0
votes

I'm running a dif-in-dif estimation and using the MatchIt package to match my treatment and control groups by their distance to a certain location (nearest neighbour matching, logit model, caliper = 0.25).

Everything is ok with the actual matching, however I ran across this kind of plot in a paper I read:

Density functions before and after

I'm a bit confused, how is it possible to plot propensity scores before matching since the matching itself gives the propensity scores? So if anyone is familiar with this kind of plotting I'd appreciate help. Here's my code so far, which only gives the density functions after matching for treatment (Near) and control.

m.df <- matchit(Near ~ Distance_to_center, data = df, method = "nearest", distance = "logit", caliper =0.25)
mdf <- match.data(m.df,distance = "pscore")

df <- mdf

plot(density(df$pscore[df$Near==1]))
plot(density(df$pscore[df$Near==0]))
1

1 Answers

0
votes

Matching does not give the propensity scores. Propensity scores are first estimated, then matchit() matches units on the propensity scores.

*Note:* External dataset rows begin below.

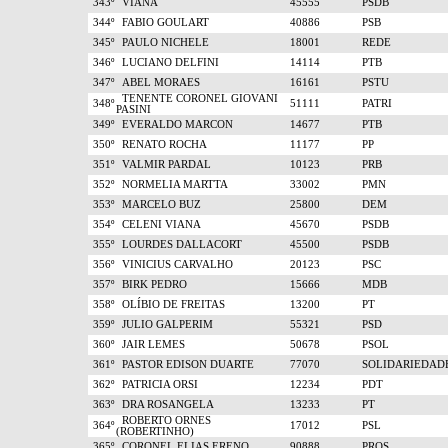
343º
VIANA
45555
PSDB
344º
FABIO GOULART
40886
PSB
345º
PAULO NICHELE
18001
REDE
346º
LUCIANO DELFINI
14114
PTB
347º
ABEL MORAES
16161
PSTU
TENENTE CORONEL GIOVANI
348º
51111
PATRI
PASINI
349º
EVERALDO MARCON
14677
PTB
350º
RENATO ROCHA
11177
PP
351º
VALMIR PARDAL
10123
PRB
352º
NORMELIA MARTTA
33002
PMN
353º
MARCELO BUZ
25800
DEM
354º
CELENI VIANA
45670
PSDB
355º
LOURDES DALLACORT
45500
PSDB
356º
VINICIUS CARVALHO
20123
PSC
357º
BIRK PEDRO
15666
MDB
358º
OLÍBIO DE FREITAS
13200
PT
359º
JULIO GALPERIM
55321
PSD
360º
JAIR LEMES
50678
PSOL
361º
PASTOR EDISON DUARTE
77070
SOLIDARIEDAD
362º
PATRICIA ORSI
12234
PDT
363º
DRA ROSANGELA
13233
PT
ROBERTO ORNES
364º
17012
PSL
(ROBERTINHO)
365º
CORONEL ELIAS ERENO
90888
PROS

You can extract the propensity scores for the whole sample from the matchit object. What you did when you used match.data() is extract the propensity scores for only the matched data. The propensity scores for the whole sample are stored in m.df$distance. So, to manually generate those plots, you can use:

plot(density(m.df$distance[df$Near==1]))
plot(density(m.df$distance[df$Near==0]))

before using match.data().

You can also use the cobalt package to automatically generate these plots:

bal.plot(m.df, var.name = "distance", which = "both")

will generate the same density plots in one simple line of code.